Applications using mass spectrometry are either targeted or untargeted. Untargeted approaches attempt to measure as many compounds as possible in a sample, and can be used to discover unanticipated changes between experimental groups. This information can then be used to generate and test hypotheses, for example by applying targeted approaches which offer a selection of the best possible conditions for the detection, identification, and (absolute or relative) quantitation of particular analytes of choice, and is usually used in follow-up experiments. Targeted approaches may use multiple reaction monitoring (MRM) methods which use the knowledge of the mass of the ionised analyte and its corresponding fragments formed during the mass spectrometry analysis ^[49][50][74,75].

For lipidomics, liquid chromatography-mass spectrometry (LC-MS) is commonly used.

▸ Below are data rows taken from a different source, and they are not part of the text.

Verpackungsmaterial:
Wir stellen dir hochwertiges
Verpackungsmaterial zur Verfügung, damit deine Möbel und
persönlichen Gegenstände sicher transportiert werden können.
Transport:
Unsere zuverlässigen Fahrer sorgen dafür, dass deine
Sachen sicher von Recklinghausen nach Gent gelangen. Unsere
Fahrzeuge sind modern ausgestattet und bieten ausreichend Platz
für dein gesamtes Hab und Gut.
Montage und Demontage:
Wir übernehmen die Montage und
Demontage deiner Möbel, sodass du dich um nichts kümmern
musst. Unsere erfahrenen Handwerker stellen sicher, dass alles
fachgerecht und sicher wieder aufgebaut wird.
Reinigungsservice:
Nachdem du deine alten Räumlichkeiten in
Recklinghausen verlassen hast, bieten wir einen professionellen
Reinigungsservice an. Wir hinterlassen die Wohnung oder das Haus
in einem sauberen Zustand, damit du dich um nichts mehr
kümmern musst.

LC separates molecules depending on their hydrophobicity, molecular size, and polarity, and covers a broad range of non-polar and weakly polar analytes ^[51][52][76,77]. Another separation method that is gaining popularity in metabolomics is ion mobility coupled with mass spectrometry (IMS-MS; IM-MS) (IMS) ^{[42][53][54][55][56][57][58]}[67,78,79,80,81,82,83].

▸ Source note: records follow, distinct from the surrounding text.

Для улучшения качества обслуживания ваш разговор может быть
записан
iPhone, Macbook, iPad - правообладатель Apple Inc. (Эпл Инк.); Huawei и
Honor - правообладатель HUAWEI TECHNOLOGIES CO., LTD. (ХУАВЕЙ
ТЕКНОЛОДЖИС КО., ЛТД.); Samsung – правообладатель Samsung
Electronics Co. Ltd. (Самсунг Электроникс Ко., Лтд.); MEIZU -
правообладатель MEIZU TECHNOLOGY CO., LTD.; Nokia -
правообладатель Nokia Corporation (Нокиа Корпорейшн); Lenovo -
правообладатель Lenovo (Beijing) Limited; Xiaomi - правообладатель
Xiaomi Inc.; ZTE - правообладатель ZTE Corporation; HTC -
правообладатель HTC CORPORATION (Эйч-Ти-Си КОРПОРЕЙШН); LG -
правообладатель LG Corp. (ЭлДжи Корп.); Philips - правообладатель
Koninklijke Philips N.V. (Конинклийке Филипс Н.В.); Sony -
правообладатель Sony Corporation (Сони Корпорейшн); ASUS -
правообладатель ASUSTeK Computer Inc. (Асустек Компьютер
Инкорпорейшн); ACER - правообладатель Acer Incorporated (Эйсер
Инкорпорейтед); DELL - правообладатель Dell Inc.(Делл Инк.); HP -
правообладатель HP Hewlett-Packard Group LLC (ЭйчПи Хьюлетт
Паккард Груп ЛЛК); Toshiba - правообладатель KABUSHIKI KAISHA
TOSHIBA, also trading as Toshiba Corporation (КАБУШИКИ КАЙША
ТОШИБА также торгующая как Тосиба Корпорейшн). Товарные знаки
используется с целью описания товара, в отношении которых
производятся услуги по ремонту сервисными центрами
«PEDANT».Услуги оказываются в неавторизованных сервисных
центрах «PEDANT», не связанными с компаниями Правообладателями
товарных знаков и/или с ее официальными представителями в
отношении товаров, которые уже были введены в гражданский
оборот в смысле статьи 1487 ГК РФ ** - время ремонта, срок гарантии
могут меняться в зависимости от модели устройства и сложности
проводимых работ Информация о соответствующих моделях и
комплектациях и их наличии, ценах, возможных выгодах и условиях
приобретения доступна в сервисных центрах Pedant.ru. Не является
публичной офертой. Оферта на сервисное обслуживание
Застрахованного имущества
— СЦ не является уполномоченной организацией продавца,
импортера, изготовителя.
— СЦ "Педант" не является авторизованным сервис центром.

Recently, supercritical fluid chromatography (SFC) has gained traction as an alternative technique to LC in lipidomics due to its high efficiency ^[59][60][92,93]. Briefly, SFC uses supercritical fluid such as CO₂ as a mobile phase ^[61][94], which results in high separation efficiency and short separation time ^[62][63][95,96]. SFC-MS/MS methods have been reported to detect inflammation-related lipids including oxylipins in rats ^[64][97], as well as for the simultaneous measurement of five AA-derived metabolites (PGD2, PGE2, PGF2α, 6KetoPGF1α and LTB4) in biological samples ^[65][98]. Thus, SFC coupled to MS is a promising approach for the interrogation of the lipidome.

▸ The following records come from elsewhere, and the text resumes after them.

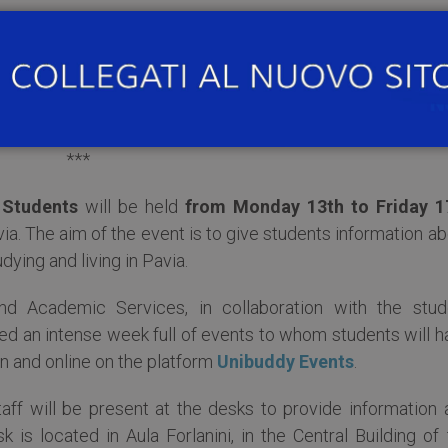
avia ha organizzato vari eventi di socializzazione: dal t
enti, dalla
Karaoke Night
alla cena di benvenuto, gli stud
i entrare nel vivo della loro nuova esperienza come stude
***
 Students
will be held
from Monday 13th to Friday 1
via. The aim of the event is to give students information a
dying and living in Pavia.
 and Academic Services, in collaboration with the stud
ed an intense week full of events to whom students will h
on and online on the platform
Unibuddy Events
.
aff will be present at the desks to provide information 
 is located in Aula Forlanini, in the Central Building of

Novel ionisation approaches have appeared with the development of ambient mass spectrometry, characterised by direct sampling and ionisation of the analytes with no or minimal sample preparation ^[66][99]. Ambient ionisation MS has been successfully employed to rapidly differentiate bacterial species based on their lipid profiles ^[67][100]. Mass spectrometry imaging (MSI) developments allow more detailed investigations of biological questions such as the biochemical origin of lipid spatial distribution ^[68][101]. Examples of MSI techniques include secondary ion mass spectrometry (SIMS), Desorption electrospray ionisation (DESI) and matrix-assisted desorption/ionisation (MALDI). Lipid characterisation is now possible due to technological advances in SIMS ^[69][102]. DESI-MSI can record 2D distributions of polar lipids in tissue slices at ambient conditions (at atmospheric pressure) ^[70][103], and has been developed for the simultaneous imaging of polar and non-polar lipids in mouse brain tissue ^[71][104]. Improvements in MALDI resolution resulted in the identification and localisation of lipids within the kidney, as well as the localisation of lipid droplets with lesion-specific macrophages ^[72][105]. Thus, further method developments could provide the means to image eicosanoids in a variety of biological samples.